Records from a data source

:::

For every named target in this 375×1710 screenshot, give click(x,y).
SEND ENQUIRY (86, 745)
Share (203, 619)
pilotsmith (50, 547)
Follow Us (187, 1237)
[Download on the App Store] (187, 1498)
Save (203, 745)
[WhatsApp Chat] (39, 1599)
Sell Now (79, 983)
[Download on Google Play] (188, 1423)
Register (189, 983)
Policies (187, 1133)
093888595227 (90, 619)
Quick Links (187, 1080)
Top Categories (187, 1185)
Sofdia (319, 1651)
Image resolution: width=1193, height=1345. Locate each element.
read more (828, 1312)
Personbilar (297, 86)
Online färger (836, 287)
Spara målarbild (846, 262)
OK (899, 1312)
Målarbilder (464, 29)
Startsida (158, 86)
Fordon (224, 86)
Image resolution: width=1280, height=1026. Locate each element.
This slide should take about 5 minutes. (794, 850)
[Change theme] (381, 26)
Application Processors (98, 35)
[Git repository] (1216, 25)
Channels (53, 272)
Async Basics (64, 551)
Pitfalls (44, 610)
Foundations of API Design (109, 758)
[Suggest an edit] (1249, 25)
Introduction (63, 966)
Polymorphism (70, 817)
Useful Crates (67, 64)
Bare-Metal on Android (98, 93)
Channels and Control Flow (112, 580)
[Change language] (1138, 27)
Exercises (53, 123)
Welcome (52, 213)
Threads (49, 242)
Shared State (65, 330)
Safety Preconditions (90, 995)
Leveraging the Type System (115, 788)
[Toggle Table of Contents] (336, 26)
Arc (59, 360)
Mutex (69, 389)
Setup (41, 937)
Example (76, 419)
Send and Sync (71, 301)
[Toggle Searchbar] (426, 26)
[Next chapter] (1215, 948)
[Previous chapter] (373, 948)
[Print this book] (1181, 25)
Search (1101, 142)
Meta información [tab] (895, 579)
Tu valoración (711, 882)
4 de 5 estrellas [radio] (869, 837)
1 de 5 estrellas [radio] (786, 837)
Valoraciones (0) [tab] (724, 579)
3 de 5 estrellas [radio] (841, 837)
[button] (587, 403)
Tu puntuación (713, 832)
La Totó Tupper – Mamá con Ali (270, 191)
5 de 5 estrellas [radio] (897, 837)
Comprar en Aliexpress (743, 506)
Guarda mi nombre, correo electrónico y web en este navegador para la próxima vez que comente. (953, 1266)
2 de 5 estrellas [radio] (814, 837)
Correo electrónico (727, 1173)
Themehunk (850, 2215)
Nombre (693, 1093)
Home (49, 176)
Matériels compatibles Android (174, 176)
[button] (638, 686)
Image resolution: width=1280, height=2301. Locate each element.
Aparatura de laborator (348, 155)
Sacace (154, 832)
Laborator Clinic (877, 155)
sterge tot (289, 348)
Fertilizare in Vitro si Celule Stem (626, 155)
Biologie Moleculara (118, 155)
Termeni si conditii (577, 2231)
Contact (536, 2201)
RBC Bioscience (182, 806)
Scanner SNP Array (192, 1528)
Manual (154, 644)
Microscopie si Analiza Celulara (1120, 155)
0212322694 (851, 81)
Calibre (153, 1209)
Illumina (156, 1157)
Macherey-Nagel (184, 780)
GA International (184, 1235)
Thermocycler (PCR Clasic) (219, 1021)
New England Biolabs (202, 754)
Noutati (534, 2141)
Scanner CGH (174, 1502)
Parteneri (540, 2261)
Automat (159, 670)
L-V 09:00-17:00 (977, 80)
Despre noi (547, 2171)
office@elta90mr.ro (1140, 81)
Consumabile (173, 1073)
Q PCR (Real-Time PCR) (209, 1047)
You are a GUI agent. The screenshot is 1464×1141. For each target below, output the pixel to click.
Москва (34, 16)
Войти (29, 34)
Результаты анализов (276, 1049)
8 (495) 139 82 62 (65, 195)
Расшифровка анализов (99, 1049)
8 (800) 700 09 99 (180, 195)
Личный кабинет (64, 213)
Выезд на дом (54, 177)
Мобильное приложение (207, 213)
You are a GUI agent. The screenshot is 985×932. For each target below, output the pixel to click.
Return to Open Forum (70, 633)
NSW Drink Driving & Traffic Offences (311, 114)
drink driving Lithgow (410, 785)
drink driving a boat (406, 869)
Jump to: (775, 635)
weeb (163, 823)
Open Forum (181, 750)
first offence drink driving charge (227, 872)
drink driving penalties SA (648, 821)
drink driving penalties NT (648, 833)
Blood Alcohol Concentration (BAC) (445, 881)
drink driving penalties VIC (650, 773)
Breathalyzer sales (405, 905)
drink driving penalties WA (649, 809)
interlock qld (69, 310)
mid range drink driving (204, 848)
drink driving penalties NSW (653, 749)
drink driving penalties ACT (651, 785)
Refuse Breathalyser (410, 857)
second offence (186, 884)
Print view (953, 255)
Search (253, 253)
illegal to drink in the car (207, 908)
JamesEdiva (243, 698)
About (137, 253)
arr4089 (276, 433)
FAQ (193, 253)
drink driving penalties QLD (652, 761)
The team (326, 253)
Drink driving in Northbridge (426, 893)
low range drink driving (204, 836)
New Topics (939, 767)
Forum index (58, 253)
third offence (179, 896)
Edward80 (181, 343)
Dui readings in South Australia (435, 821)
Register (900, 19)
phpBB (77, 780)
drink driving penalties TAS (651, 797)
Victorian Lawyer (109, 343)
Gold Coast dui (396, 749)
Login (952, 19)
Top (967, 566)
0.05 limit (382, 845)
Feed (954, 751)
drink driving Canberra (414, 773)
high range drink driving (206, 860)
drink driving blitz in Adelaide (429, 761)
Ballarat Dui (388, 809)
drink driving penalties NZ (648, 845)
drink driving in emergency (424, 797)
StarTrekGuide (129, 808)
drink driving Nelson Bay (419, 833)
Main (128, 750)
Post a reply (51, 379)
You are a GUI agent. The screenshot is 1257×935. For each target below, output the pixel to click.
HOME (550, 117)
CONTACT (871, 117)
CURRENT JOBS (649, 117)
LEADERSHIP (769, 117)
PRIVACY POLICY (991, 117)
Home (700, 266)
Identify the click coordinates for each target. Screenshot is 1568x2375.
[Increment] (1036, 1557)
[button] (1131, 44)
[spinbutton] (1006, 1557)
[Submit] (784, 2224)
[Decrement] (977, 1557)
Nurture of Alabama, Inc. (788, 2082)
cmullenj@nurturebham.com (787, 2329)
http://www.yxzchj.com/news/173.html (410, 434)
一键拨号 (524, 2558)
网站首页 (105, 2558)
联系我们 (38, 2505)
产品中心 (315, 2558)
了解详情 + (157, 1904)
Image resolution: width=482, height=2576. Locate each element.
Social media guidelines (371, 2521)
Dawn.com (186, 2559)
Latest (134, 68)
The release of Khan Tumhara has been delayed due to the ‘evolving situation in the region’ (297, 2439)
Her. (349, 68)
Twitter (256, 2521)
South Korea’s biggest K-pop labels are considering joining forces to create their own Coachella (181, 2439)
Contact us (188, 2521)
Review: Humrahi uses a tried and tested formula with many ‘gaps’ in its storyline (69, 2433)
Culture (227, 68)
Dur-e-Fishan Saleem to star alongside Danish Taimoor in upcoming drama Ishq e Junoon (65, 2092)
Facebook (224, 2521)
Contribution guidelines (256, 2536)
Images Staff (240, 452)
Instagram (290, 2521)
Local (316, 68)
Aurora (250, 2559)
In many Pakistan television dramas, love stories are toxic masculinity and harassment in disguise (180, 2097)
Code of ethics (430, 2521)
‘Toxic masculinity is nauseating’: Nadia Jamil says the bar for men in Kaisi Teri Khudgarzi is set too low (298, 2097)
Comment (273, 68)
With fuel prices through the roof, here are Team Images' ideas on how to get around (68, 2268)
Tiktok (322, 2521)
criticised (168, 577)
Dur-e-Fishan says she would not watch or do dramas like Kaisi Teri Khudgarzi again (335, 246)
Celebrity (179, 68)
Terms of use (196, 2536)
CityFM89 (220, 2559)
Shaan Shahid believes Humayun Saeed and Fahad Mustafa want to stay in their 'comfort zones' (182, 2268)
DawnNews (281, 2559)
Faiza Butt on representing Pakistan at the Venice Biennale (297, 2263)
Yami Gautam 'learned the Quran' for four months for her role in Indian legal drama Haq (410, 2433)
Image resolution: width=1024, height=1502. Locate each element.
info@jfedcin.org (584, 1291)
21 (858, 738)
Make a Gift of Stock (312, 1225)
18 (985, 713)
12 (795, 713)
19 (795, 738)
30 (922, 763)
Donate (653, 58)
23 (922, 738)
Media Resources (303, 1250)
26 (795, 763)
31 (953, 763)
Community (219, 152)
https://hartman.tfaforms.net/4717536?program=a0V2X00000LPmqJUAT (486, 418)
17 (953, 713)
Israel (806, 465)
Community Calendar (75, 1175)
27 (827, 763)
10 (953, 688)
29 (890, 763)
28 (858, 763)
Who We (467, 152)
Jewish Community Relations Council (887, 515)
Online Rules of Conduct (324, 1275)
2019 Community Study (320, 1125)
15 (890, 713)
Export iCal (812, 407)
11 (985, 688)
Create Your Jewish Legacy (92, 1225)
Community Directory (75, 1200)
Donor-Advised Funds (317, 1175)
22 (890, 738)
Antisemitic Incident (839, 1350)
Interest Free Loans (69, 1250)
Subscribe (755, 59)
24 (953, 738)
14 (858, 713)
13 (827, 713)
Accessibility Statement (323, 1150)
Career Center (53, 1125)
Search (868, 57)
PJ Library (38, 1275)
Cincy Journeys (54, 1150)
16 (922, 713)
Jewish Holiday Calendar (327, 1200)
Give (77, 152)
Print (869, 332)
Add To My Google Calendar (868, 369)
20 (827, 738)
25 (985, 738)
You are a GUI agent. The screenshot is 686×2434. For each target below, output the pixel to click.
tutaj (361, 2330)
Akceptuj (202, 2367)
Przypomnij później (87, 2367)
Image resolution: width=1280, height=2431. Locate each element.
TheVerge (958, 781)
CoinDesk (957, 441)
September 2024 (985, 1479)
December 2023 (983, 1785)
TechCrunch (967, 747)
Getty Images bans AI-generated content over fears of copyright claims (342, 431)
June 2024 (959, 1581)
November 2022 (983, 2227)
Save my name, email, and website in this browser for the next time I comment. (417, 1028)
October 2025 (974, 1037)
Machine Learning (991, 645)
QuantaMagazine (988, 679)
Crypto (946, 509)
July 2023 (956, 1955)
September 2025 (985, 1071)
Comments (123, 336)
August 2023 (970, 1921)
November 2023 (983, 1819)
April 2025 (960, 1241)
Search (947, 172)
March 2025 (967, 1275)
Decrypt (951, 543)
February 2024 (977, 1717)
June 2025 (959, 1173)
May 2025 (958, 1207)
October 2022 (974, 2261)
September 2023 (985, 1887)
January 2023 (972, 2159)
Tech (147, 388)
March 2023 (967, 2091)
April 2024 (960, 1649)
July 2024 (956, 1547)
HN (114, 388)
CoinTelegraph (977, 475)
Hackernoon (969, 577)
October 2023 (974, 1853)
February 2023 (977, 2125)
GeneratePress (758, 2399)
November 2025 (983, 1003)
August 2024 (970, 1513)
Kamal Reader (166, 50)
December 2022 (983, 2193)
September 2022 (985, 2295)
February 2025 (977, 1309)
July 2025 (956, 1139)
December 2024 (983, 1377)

:::

Task to carry out:
Return a copy of each line in the entries that contains "Google".

Output for this task:
[Download on Google Play] (188, 1423)
Add To My Google Calendar (868, 369)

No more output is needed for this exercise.